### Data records
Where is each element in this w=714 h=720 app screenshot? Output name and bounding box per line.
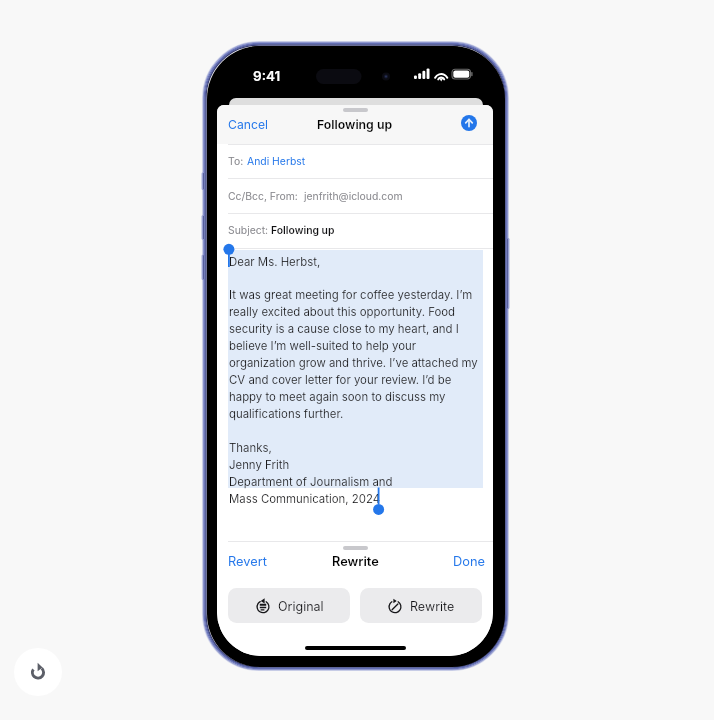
staticText: jenfrith@icloud.com	[301, 190, 403, 203]
staticText: Done	[453, 554, 485, 569]
staticText: 9:41	[253, 68, 281, 84]
staticText: Subject:	[228, 224, 271, 237]
staticText: Cancel	[228, 117, 268, 132]
button[interactable]: Done	[444, 549, 493, 574]
button[interactable]: Subject:	[217, 213, 493, 248]
button[interactable]: Cancel	[219, 111, 277, 138]
staticText: Revert	[228, 554, 267, 569]
staticText: Following up	[317, 117, 393, 132]
staticText: Rewrite	[410, 599, 455, 614]
staticText: To:	[228, 155, 247, 168]
button[interactable]: Cc/Bcc, From:	[217, 179, 493, 214]
button[interactable]: Revert	[219, 549, 276, 574]
staticText: Original	[278, 599, 324, 614]
button[interactable]: To:	[217, 144, 493, 179]
button[interactable]: Original	[228, 588, 350, 623]
button[interactable]: Rewrite	[360, 588, 482, 623]
button[interactable]: Send	[461, 115, 477, 131]
staticText: Following up	[271, 224, 335, 237]
staticText: Cc/Bcc, From:	[228, 190, 301, 203]
button[interactable]: Refresh	[14, 648, 62, 696]
staticText: Rewrite	[332, 554, 379, 569]
button[interactable]: Dear Ms. Herbst, It was great meeting fo…	[217, 248, 493, 508]
staticText: Andi Herbst	[247, 155, 306, 168]
staticText: Dear Ms. Herbst, It was great meeting fo…	[229, 255, 479, 506]
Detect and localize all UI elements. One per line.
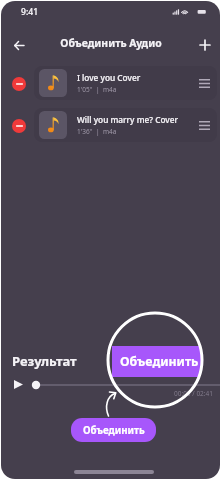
staticText: 1'36'' | m4a <box>77 127 117 136</box>
staticText: Результат <box>12 352 77 370</box>
staticText: 00:00 / 02:41 <box>161 389 213 398</box>
staticText: Объединить <box>83 424 145 437</box>
staticText: 9:41 <box>21 6 39 18</box>
button[interactable]: Reorder <box>194 115 214 135</box>
button[interactable]: Remove <box>12 119 26 133</box>
staticText: Объединить <box>120 353 199 370</box>
button[interactable]: Back <box>8 34 30 56</box>
button[interactable]: Объединить <box>112 346 202 377</box>
staticText: 1'05'' | m4a <box>77 85 117 94</box>
button[interactable]: Reorder <box>194 73 214 93</box>
button[interactable]: Remove <box>12 77 26 91</box>
button[interactable]: Will you marry me? Cover <box>34 108 217 142</box>
staticText: Объединить Аудио <box>60 36 162 50</box>
button[interactable]: Add <box>194 34 216 56</box>
staticText: Will you marry me? Cover <box>77 114 178 125</box>
button[interactable]: I love you Cover <box>34 66 217 100</box>
button[interactable]: Объединить <box>71 418 156 442</box>
button[interactable]: Play <box>14 380 23 389</box>
staticText: I love you Cover <box>77 72 141 83</box>
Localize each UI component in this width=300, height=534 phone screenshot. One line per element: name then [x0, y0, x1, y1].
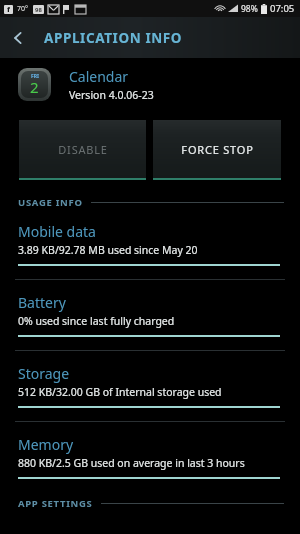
staticText: Battery [18, 293, 66, 312]
button[interactable]: Back [0, 20, 36, 56]
staticText: Storage [18, 364, 70, 383]
button[interactable]: Memory [0, 422, 300, 479]
staticText: FRI [31, 73, 39, 80]
staticText: DISABLE [58, 142, 108, 157]
staticText: 70° [17, 4, 29, 14]
button[interactable]: FORCE STOP [153, 120, 281, 180]
staticText: 0% used since last fully charged [18, 314, 175, 328]
staticText: Version 4.0.06-23 [69, 88, 154, 102]
button[interactable]: DISABLE [19, 120, 146, 180]
button[interactable]: Storage [0, 351, 300, 422]
staticText: 512 KB/32.00 GB of Internal storage used [18, 385, 222, 399]
button[interactable]: Mobile data [0, 209, 300, 280]
staticText: 3.89 KB/92.78 MB used since May 20 [18, 243, 198, 257]
staticText: Mobile data [18, 222, 96, 241]
staticText: APPLICATION INFO [44, 29, 183, 47]
button[interactable]: Battery [0, 280, 300, 351]
staticText: APP SETTINGS [18, 497, 93, 510]
staticText: Memory [18, 435, 74, 454]
staticText: f [7, 5, 10, 14]
staticText: FORCE STOP [181, 142, 254, 157]
staticText: USAGE INFO [18, 196, 83, 209]
staticText: 07:05 [270, 2, 295, 15]
staticText: Calendar [69, 67, 129, 86]
staticText: 2 [30, 77, 39, 97]
staticText: 98 [35, 6, 42, 14]
staticText: 98% [241, 3, 258, 15]
staticText: 880 KB/2.5 GB used on average in last 3 … [18, 456, 245, 470]
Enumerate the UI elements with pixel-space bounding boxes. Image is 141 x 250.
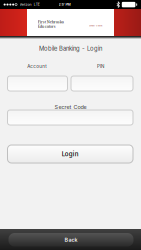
staticText: Back — [64, 236, 78, 243]
staticText: Educators — [38, 24, 56, 29]
button[interactable]: Secret Code — [8, 110, 133, 125]
staticText: PIN — [97, 64, 104, 69]
staticText: Account — [27, 64, 46, 69]
staticText: 2:17 PM — [58, 2, 70, 7]
button[interactable]: Login — [8, 145, 133, 163]
staticText: LTE — [34, 2, 40, 7]
staticText: Mobile Banking - Login — [39, 45, 102, 52]
button[interactable]: PIN — [71, 76, 133, 91]
staticText: First Nebraska — [38, 19, 64, 24]
staticText: Credit Union — [89, 24, 102, 27]
staticText: Verizon — [20, 2, 32, 7]
staticText: Secret Code — [54, 104, 86, 110]
button[interactable]: Back — [8, 233, 134, 246]
button[interactable]: Account — [8, 76, 68, 91]
staticText: Login — [62, 150, 79, 158]
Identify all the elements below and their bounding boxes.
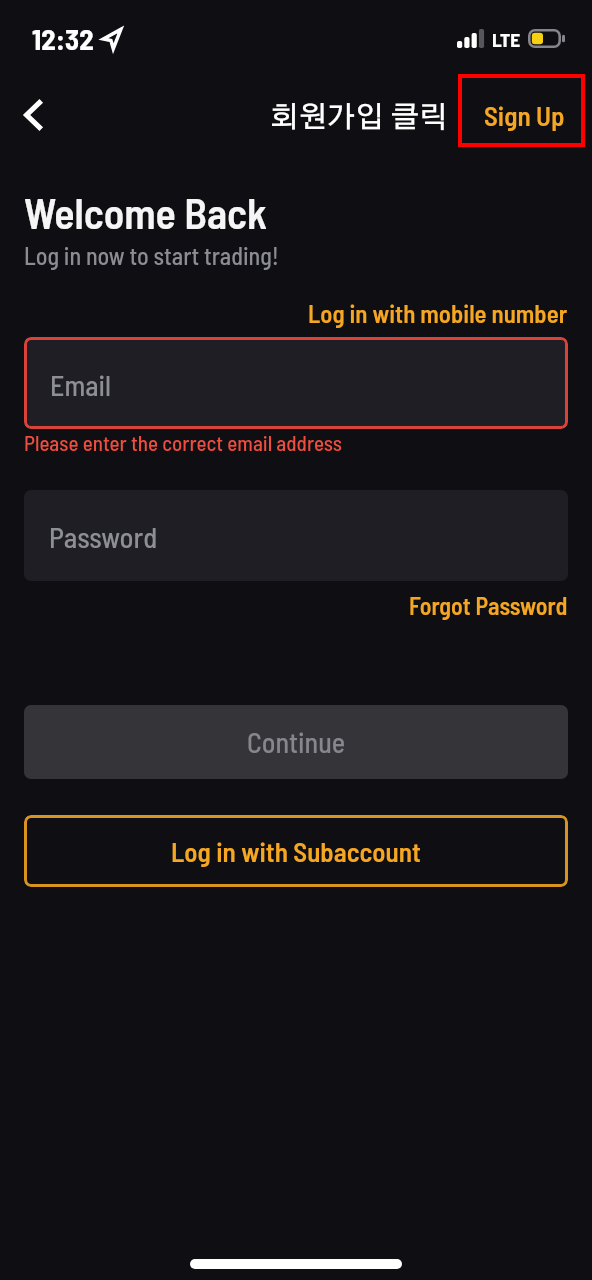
button[interactable]: Password bbox=[24, 490, 568, 581]
staticText: Welcome Back bbox=[24, 187, 268, 237]
staticText: 회원가입 클릭 bbox=[270, 104, 448, 133]
staticText: Log in now to start trading! bbox=[24, 241, 279, 270]
staticText: Please enter the correct email address bbox=[24, 430, 342, 455]
button[interactable]: Forgot Password bbox=[409, 591, 568, 620]
staticText: Sign Up bbox=[484, 99, 565, 131]
button[interactable]: Sign Up bbox=[470, 78, 578, 151]
button[interactable]: Log in with Subaccount bbox=[24, 815, 568, 887]
button[interactable]: Log in with mobile number bbox=[308, 298, 568, 328]
staticText: Password bbox=[49, 519, 158, 553]
staticText: Continue bbox=[247, 725, 346, 759]
staticText: Email bbox=[50, 368, 111, 402]
staticText: LTE bbox=[492, 28, 521, 51]
staticText: 12:32 bbox=[32, 21, 94, 56]
button[interactable]: Continue bbox=[24, 705, 568, 779]
button[interactable]: Back bbox=[0, 82, 66, 148]
button[interactable]: Email bbox=[24, 337, 568, 429]
staticText: Log in with Subaccount bbox=[171, 835, 421, 867]
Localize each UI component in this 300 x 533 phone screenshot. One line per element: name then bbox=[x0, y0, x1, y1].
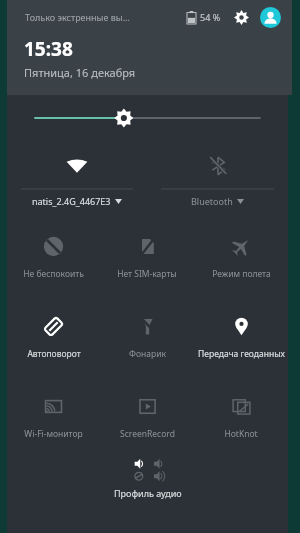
staticText: Нет SIM-карты bbox=[117, 268, 177, 280]
button[interactable]: Wi-Fi-монитор bbox=[7, 377, 100, 457]
staticText: 15:38 bbox=[24, 36, 73, 62]
button[interactable]: natis_2.4G_4467E3 bbox=[7, 141, 147, 215]
button[interactable]: Нет SIM-карты bbox=[100, 217, 194, 297]
staticText: Пятница, 16 декабря bbox=[24, 65, 136, 80]
button[interactable]: HotKnot bbox=[194, 377, 288, 457]
staticText: ScreenRecord bbox=[120, 428, 175, 440]
button[interactable]: Передача геоданных bbox=[194, 297, 288, 377]
button[interactable]: Brightness bbox=[7, 95, 288, 141]
staticText: natis_2.4G_4467E3 bbox=[32, 195, 111, 207]
button[interactable]: Режим полета bbox=[194, 217, 288, 297]
staticText: Только экстренные вы… bbox=[25, 11, 130, 23]
staticText: Фонарик bbox=[129, 348, 166, 360]
button[interactable]: Автоповорот bbox=[7, 297, 100, 377]
button[interactable]: Settings bbox=[230, 6, 252, 28]
staticText: HotKnot bbox=[224, 428, 258, 440]
button[interactable]: Bluetooth bbox=[147, 141, 288, 215]
staticText: Режим полета bbox=[212, 268, 271, 280]
staticText: Передача геоданных bbox=[198, 348, 285, 360]
staticText: Не беспокоить bbox=[23, 268, 84, 280]
staticText: Wi-Fi-монитор bbox=[24, 428, 83, 440]
button[interactable]: Фонарик bbox=[100, 297, 194, 377]
button[interactable]: Не беспокоить bbox=[7, 217, 100, 297]
staticText: Профиль аудио bbox=[114, 487, 182, 499]
staticText: Bluetooth bbox=[191, 195, 233, 207]
staticText: 54 % bbox=[200, 11, 221, 23]
button[interactable]: ScreenRecord bbox=[100, 377, 194, 457]
button[interactable]: Audio profile bbox=[7, 457, 288, 499]
button[interactable]: User bbox=[258, 5, 282, 29]
staticText: Автоповорот bbox=[27, 348, 81, 360]
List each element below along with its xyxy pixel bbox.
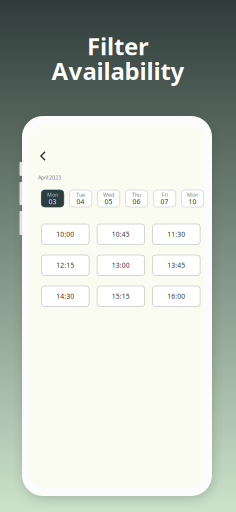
- button[interactable]: 15:15: [97, 286, 145, 306]
- staticText: Availability: [52, 55, 184, 87]
- staticText: 14:30: [56, 292, 74, 301]
- button[interactable]: 16:00: [153, 286, 200, 306]
- button[interactable]: Fri: [153, 190, 176, 207]
- button[interactable]: 14:30: [42, 286, 89, 306]
- staticText: 13:00: [112, 261, 130, 270]
- staticText: 06: [133, 197, 141, 206]
- button[interactable]: 10:45: [97, 224, 145, 244]
- staticText: Thu: [132, 191, 141, 198]
- staticText: Filter: [87, 30, 149, 62]
- staticText: 12:15: [56, 261, 74, 270]
- button[interactable]: 11:30: [153, 224, 200, 244]
- staticText: 03: [48, 197, 56, 206]
- staticText: 10:00: [56, 230, 74, 239]
- staticText: 04: [76, 197, 84, 206]
- staticText: 16:00: [167, 292, 185, 301]
- staticText: Mon: [47, 191, 58, 198]
- staticText: 13:45: [167, 261, 185, 270]
- staticText: 07: [161, 197, 169, 206]
- staticText: April 2023: [38, 174, 61, 181]
- button[interactable]: 13:45: [153, 255, 200, 276]
- button[interactable]: 12:15: [42, 255, 89, 276]
- staticText: 10:45: [112, 230, 130, 239]
- staticText: 11:30: [167, 230, 185, 239]
- button[interactable]: Thu: [125, 190, 148, 207]
- button[interactable]: Tue: [69, 190, 92, 207]
- button[interactable]: Wed: [97, 190, 120, 207]
- staticText: Mon: [187, 191, 198, 198]
- staticText: 05: [104, 197, 112, 206]
- button[interactable]: 13:00: [97, 255, 145, 276]
- button[interactable]: Back: [35, 148, 51, 164]
- staticText: 10: [189, 197, 197, 206]
- button[interactable]: 10:00: [42, 224, 89, 244]
- button[interactable]: Mon: [181, 190, 204, 207]
- staticText: Tue: [76, 191, 85, 198]
- staticText: 15:15: [112, 292, 130, 301]
- button[interactable]: Mon: [41, 190, 64, 207]
- staticText: Fri: [162, 191, 168, 198]
- staticText: Wed: [103, 191, 114, 198]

### EXERCISE AIM
Count lines above with the word "each". Give the number only.

### EXERCISE RESULT
4